What do you particularly value when reviewing an educational resource? Purposeful innovation is great; it’s exciting to see publishers trying new things especially in an evolving digital environment, but it’s important to stay focused on outcomes, i.e. the pedagogical aims of a resource and the needs it seeks to meet. Usability is also paramount; educational resources have to work especially hard to attract and engage end-users (mostly students) who may not always be keen or even willing consumers, so design and accessibility of language, etc. are obviously very important.
What’s the product or series you are most proud of having worked on in your career? Probably ESL for Year 12, first published in 2009 and now in its third edition, mostly because I was involved in and responsible for the book from conception and research to publication, and because it’s the only course book for Year 12 EAL students, a small market but one we felt deserved a textbook designed especially to cater to their unique needs and abilities.
Alicia Brown, Senior Learning Architect, Pearson
Alicia taught science and geography for over 6 years in both government and independent schools in Australia and the UK, and although she has been at Pearson for more than five years, she still considers herself an educator (and of course a learner!). Prior to her current role, Alicia was a senior publisher for Pearson. In her current role, Alicia leads a team of learning architects for the product development team, and is excited to explore the possibilities for developing resources that engage next generation learning and incorporate 21st century skills.
Alicia, how do you feel about being asked to judge the EPAAs? ​I feel really excited to get the opportunity to explore the best new products our industry are creating to engage and improve education in Australian schools.
​​Why do you think the awards are important for our industry? ​The EPAAs grow and develop the industry we all proudly work for, give our work a profile and award excellence. ​
​​Are there any challenges specific to educational publishing that you enjoy as part of your role? ​Yes, I enjoy so many aspects of my role, from the challenge of interpreting curriculum documents to develop and create an exciting course through to the opportunity to influence and excite learners and teachers in new ways which improve learning outcomes and ignite a real passion for the subject.

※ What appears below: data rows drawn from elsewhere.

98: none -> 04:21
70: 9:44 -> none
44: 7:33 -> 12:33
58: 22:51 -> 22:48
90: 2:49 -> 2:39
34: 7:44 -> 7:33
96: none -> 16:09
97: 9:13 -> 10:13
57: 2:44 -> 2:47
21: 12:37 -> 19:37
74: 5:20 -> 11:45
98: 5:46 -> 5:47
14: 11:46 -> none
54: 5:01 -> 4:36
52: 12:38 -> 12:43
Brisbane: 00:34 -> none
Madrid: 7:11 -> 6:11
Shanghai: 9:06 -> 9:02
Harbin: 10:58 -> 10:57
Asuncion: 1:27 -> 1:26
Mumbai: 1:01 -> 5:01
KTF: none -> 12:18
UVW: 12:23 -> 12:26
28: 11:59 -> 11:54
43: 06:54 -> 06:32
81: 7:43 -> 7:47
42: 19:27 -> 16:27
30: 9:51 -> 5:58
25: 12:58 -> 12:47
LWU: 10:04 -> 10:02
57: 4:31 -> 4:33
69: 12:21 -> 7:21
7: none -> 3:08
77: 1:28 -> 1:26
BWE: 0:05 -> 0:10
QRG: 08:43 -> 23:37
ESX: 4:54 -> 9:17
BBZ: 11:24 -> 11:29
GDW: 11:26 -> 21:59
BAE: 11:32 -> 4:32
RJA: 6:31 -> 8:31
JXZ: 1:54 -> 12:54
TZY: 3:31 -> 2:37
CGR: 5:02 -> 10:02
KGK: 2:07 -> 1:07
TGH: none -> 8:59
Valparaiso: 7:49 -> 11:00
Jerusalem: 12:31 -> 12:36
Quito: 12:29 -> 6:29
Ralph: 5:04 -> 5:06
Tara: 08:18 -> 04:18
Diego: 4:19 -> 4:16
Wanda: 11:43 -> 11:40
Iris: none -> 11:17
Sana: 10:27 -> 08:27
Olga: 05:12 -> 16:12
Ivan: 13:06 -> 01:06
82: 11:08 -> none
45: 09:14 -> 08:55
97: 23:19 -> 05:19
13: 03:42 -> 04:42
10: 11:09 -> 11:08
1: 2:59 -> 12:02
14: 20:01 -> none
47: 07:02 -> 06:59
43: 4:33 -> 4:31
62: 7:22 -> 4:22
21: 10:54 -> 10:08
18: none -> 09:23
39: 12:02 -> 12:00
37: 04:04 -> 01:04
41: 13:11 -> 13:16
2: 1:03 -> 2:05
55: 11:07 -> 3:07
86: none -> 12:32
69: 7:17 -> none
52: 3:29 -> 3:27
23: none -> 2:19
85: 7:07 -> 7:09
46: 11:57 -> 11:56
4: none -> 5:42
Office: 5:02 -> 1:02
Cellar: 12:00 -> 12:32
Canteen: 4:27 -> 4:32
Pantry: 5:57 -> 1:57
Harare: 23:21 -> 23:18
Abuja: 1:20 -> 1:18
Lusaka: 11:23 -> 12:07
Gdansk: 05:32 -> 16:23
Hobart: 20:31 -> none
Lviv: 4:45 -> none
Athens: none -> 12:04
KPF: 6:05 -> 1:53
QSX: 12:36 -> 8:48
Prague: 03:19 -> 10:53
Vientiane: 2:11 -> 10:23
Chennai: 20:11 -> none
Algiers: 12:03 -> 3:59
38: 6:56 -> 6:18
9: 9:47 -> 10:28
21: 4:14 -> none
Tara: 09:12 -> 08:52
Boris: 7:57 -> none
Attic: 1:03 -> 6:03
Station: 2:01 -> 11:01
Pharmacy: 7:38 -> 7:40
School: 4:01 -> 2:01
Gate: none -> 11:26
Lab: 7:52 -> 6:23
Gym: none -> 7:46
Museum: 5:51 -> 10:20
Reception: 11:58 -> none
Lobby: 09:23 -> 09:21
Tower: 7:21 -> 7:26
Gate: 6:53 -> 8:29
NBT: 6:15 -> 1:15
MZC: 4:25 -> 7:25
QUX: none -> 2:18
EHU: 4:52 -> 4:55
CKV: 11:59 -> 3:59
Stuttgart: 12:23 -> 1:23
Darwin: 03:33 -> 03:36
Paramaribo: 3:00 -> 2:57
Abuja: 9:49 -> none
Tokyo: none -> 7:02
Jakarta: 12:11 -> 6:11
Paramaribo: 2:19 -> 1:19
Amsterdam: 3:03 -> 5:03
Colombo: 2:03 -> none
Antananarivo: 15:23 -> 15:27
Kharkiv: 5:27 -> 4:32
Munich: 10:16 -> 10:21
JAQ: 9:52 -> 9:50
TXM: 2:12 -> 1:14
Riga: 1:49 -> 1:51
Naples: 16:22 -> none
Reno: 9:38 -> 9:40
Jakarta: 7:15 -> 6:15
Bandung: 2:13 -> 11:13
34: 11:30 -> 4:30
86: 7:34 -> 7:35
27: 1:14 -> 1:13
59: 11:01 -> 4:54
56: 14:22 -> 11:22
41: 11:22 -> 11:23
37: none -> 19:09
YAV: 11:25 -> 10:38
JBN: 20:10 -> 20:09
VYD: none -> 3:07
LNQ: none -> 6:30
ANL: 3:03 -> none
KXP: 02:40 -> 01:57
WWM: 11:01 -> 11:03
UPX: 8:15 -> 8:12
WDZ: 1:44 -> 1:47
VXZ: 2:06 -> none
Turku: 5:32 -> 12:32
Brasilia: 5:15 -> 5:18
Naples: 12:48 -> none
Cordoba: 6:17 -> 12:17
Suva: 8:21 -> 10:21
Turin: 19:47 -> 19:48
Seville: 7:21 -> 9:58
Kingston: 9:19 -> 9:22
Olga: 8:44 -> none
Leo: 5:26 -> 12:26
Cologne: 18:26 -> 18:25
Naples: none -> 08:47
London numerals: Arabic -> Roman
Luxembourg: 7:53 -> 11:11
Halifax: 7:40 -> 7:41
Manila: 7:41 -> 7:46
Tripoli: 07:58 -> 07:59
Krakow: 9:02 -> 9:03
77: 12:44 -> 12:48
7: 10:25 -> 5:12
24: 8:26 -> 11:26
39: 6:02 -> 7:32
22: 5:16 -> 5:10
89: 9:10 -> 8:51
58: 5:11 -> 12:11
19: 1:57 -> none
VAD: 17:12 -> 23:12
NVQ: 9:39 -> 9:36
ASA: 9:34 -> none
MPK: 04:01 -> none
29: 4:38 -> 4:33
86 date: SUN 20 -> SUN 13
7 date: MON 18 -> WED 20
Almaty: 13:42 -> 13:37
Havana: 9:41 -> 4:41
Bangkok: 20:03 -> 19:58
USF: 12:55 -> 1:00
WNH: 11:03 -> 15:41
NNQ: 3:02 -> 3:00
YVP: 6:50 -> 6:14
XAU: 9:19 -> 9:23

​​What do you particularly value when reviewing an educational resource? I value educational resources that make me feel excited by the content and learner experience captured in the resource. As a teacher I want the resource to make me feel equipped to provide exciting learning opportunities to my students and be a well thought out, complete package. I’m looking for something different…I don’t just want to be served up the same old content I can find online, it needs to be rethought with the student at the centre of the learning.
​​What’s the product or series you are most proud of having worked on in your career?​ ​I am proud to say I have worked on dozens of products in my publishing career, but I am most proud of Pearson Science. We had an amazing internal and external author team create this product from the ground up, rethinking science education, best practice in scientific literacy and a fresh and exciting design. The series truly provided a full teaching and learning package, making the teacher an expert while breathing a breath of fresh air into science education in Australian schools.